(Extracted page text data)
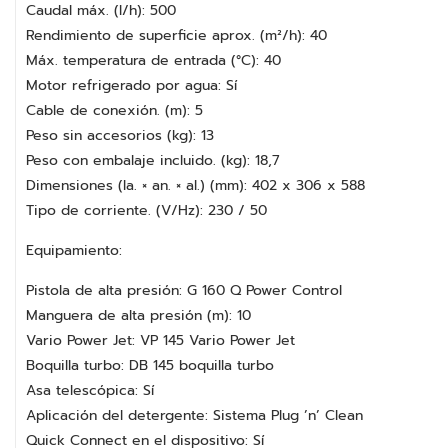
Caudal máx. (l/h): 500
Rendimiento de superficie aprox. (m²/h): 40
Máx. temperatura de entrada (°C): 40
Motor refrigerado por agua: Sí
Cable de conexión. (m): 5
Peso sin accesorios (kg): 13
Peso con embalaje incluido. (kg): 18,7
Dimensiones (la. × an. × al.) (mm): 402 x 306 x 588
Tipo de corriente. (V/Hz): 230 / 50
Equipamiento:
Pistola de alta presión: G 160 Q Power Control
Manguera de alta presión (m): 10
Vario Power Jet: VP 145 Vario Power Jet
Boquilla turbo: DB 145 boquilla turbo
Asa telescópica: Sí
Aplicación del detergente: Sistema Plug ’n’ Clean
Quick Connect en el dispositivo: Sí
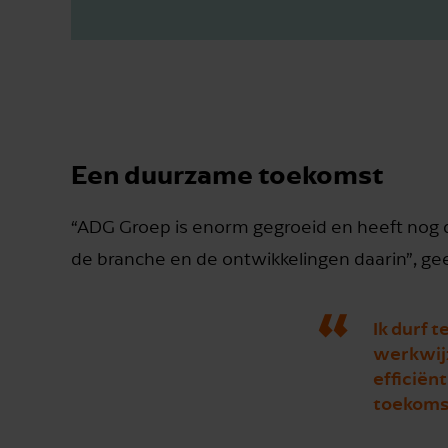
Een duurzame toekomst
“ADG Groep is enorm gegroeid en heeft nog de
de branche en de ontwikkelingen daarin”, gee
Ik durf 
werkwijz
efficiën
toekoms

...

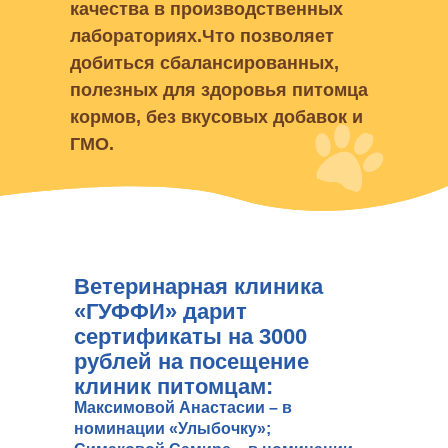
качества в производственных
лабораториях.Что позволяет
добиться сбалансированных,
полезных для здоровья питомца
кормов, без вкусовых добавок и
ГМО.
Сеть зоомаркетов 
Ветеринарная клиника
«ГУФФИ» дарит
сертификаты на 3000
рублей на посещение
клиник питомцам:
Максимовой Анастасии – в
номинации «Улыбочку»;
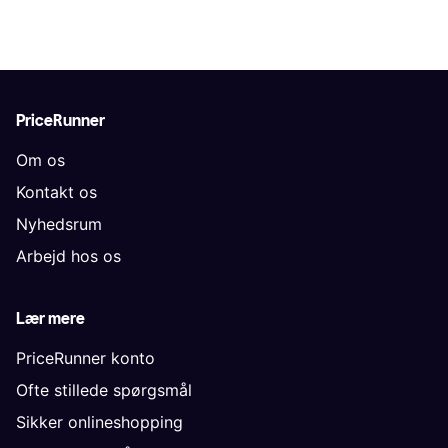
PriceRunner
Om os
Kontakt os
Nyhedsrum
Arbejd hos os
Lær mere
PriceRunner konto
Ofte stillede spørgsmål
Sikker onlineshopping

■ What to do ■
Show every line of the data that includes the string "Power".

■ Answer space ■
Pistola de alta presión: G 160 Q Power Control
Vario Power Jet: VP 145 Vario Power Jet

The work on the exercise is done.